ALBANY, NY – A new law is gaining traction with New York lawmakers that, if passed, would prohibit Manhattan landlords from performing criminal background checks on prospective tenants, preventing them from knowing if the individuals they may be renting to are murderers or rapists.
The bill, known as the “Fair Chance for Housing Act,” will go up for a vote before the New York City Council’s Committee on Civil Rights on December 8th, and currently has the support of 30 or more of the council’s 51 members.
New York City Mayor Eric Adams also indicated in a statement that his administration would be supportive of the new law, even though overall crime in his city spiked 31 percent over the summer and is showing no signs of slowing down.
“No one should be denied housing because they were once engaged with the criminal justice system, plain and simple,” Adams’ statement said. “We will work closely with our partners in the City Council to ensure this bill has maximum intended impact.”
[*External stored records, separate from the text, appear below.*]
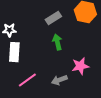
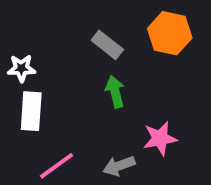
gray rectangle: (53, 18) -> (107, 45), turned 70

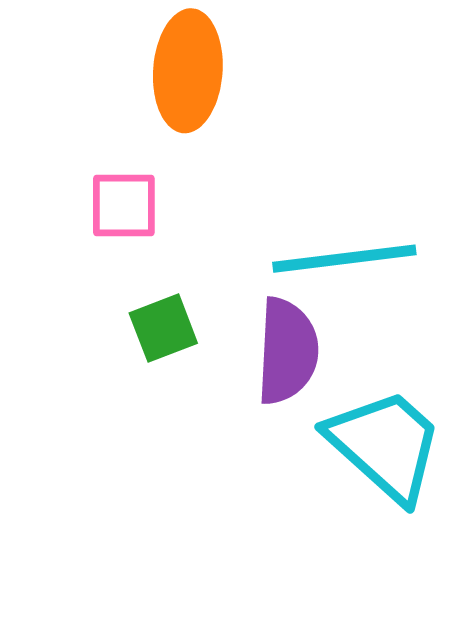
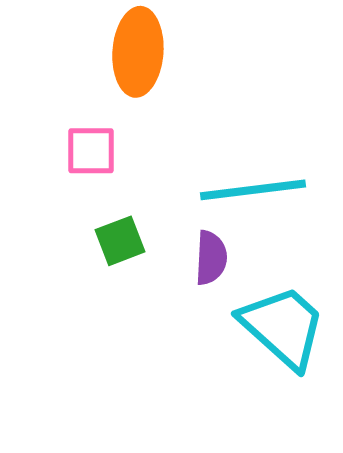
purple semicircle: (287, 351) -> (211, 258), size x0.7

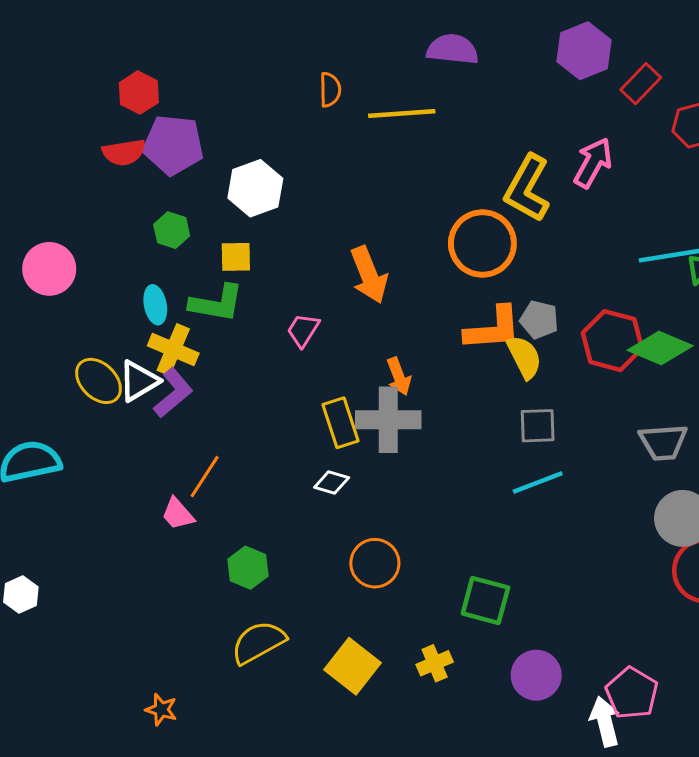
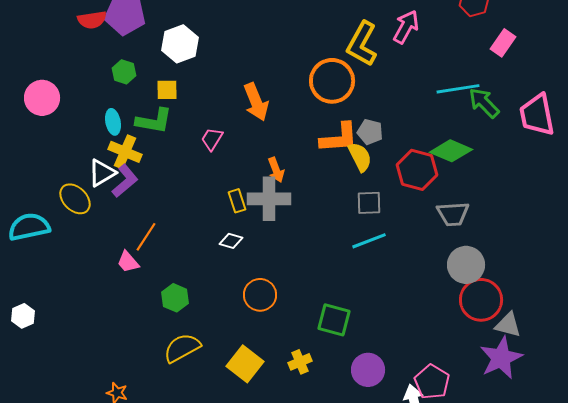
red hexagon: (612, 341) -> (417, 170), moved
yellow ellipse: (99, 381) -> (75, 199), moved
yellow rectangle: (341, 423) -> (237, 201), size x0.7

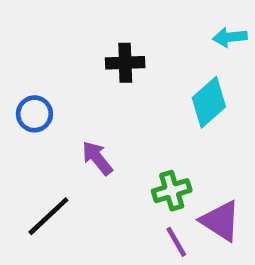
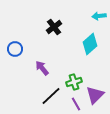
black cross: (125, 63) -> (54, 27), turned -35
black line: (48, 216) -> (51, 96), moved
purple triangle: (221, 221) -> (95, 95), turned 42

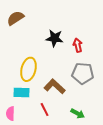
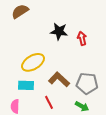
yellow ellipse: (28, 69) -> (33, 62), turned 45
gray pentagon: (83, 73) -> (87, 83), moved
However, the “Fair Chance for Housing Act” has also taken a fair share of criticism, with those opposed to it – including Republican Councilwoman Inna Vernikov – saying that it is not only unfair to landlords, but that it would also put the safety of other families renting in the same facilities as the alleged criminals at risk as well.
“A bill which would prohibit landlords from conducting criminal background checks of potential tenants,” Vernikov tweeted on November 23, the day before Thanksgiving. “Murdered someone? Beat up your girlfriend? Robbed? Stabbed your neighbor? No problem. Come live among us!”
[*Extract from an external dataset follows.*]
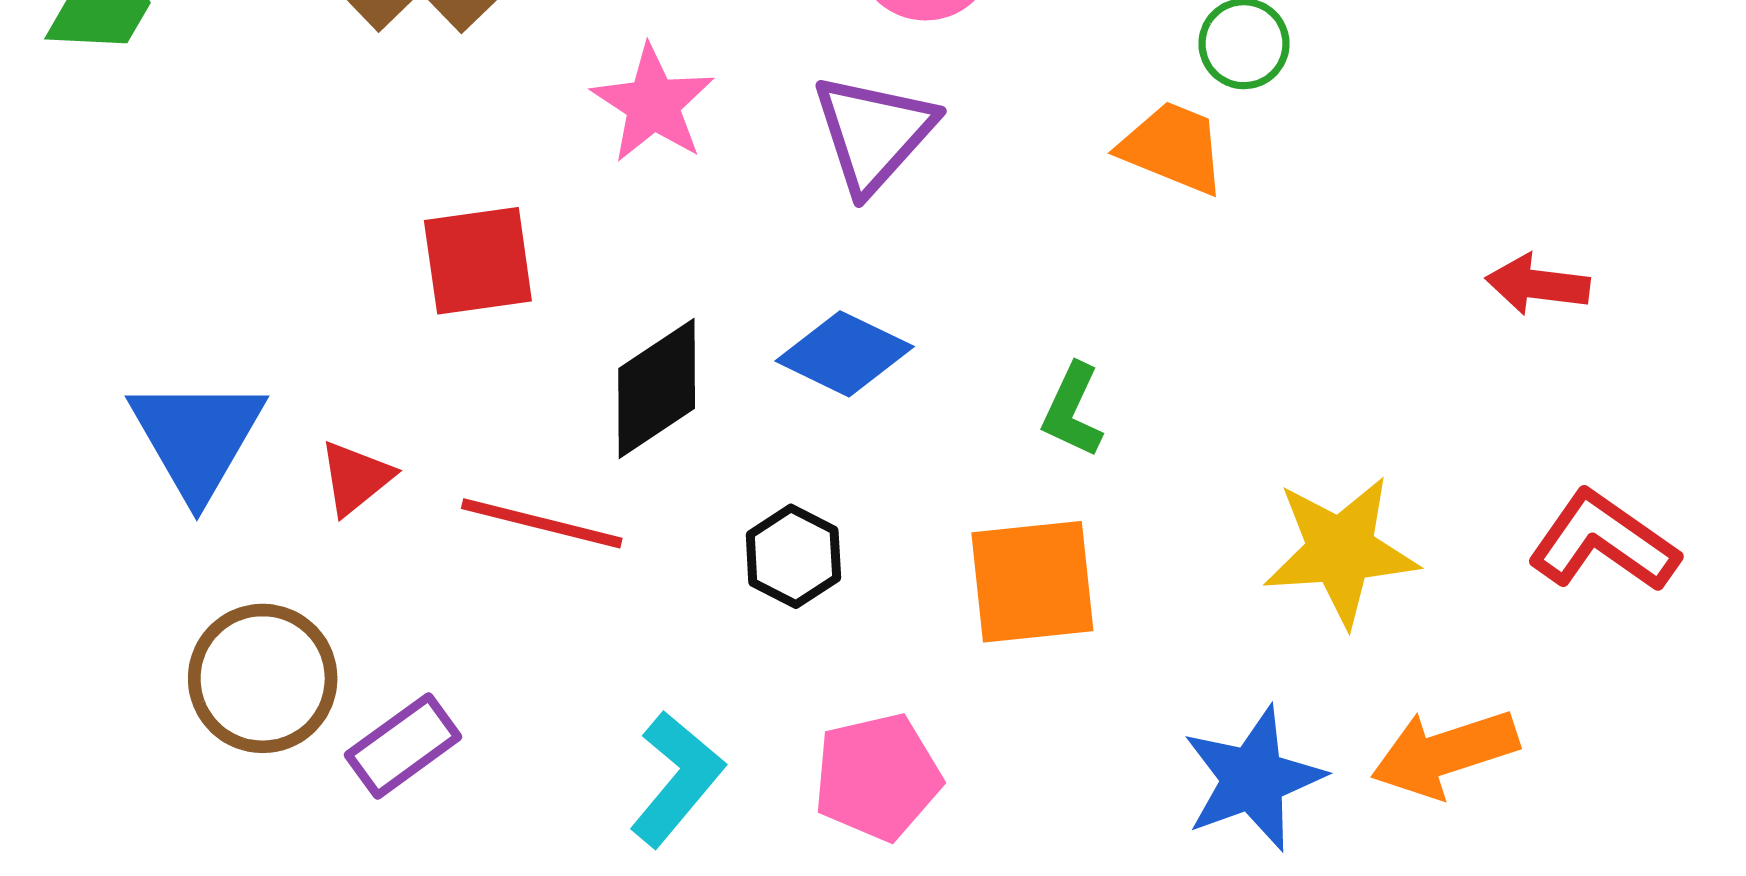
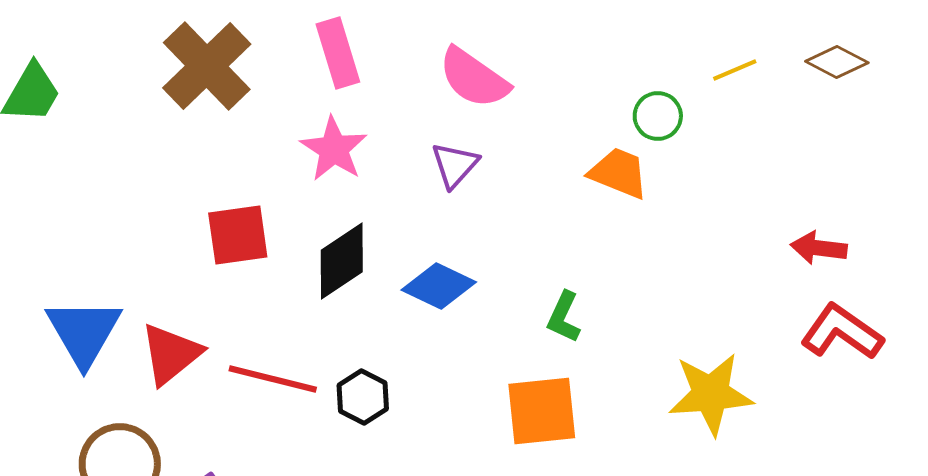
purple triangle: (874, 133) -> (455, 165), size x0.7
black diamond: (657, 388) -> (342, 261), moved
red triangle: (356, 478) -> (171, 354), size x1.5
red L-shape: (1603, 542) -> (842, 332), moved
black hexagon: (793, 556) -> (363, 397), moved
Manhattan Democratic councilman Keith Powers responded to Vernikov’s tweet, saying,
“Today is supposed to be a day of gratitude, not attacking. We don’t believe in second chances anymore?”
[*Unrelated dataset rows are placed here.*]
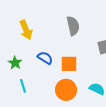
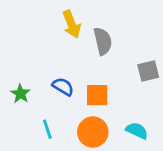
yellow arrow: (26, 30) -> (72, 24), moved
cyan line: (23, 86) -> (47, 129), moved

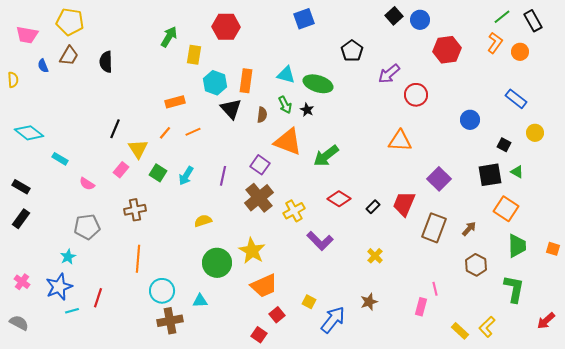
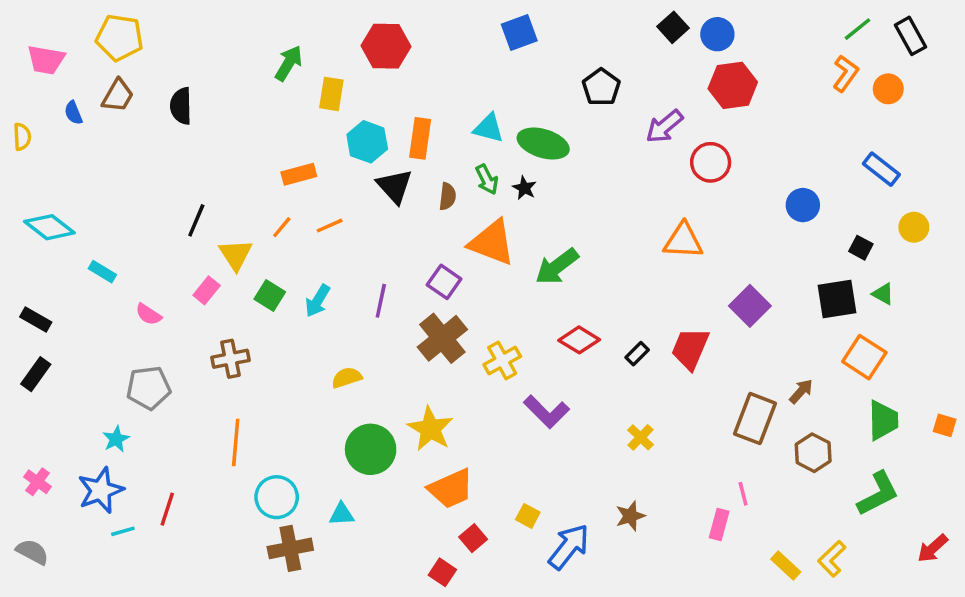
red hexagon: (447, 50) -> (733, 85), moved
brown rectangle: (434, 228) -> (755, 419), moved
green L-shape: (514, 289) -> (878, 494), turned 52

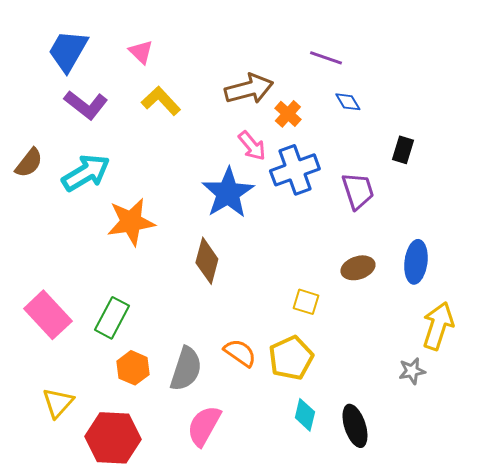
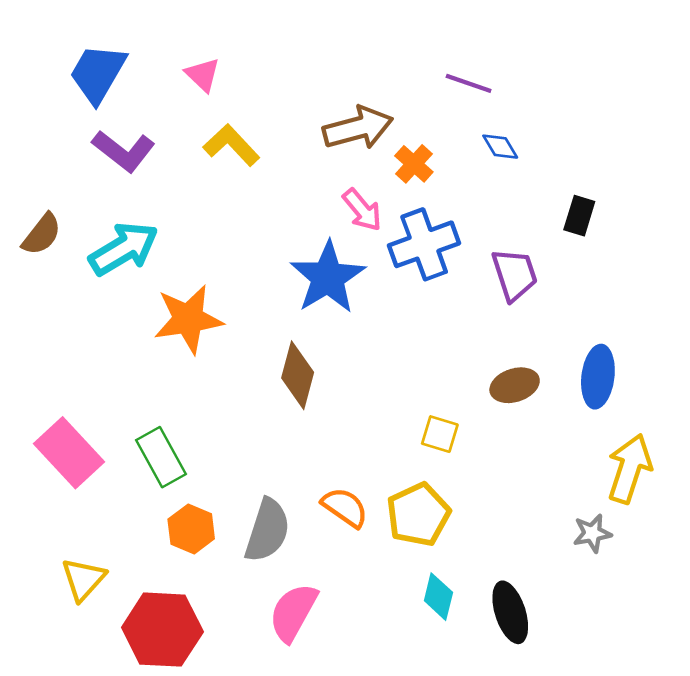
green rectangle: (112, 318) -> (161, 457), turned -57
Vernikov responded, asking Powers,
“Would you be willing to rent a floor of your home to s/o who has a long rap sheet and history of burglarizing homes/assaulting people? Would you move them next door to your grandmother? I’m not saying no to second chances, but your bill wouldn’t even allow us to see rap sheet.”
The bill, if passed, would not apply to New York City Housing Authority complexes or homeowners renting out single rooms.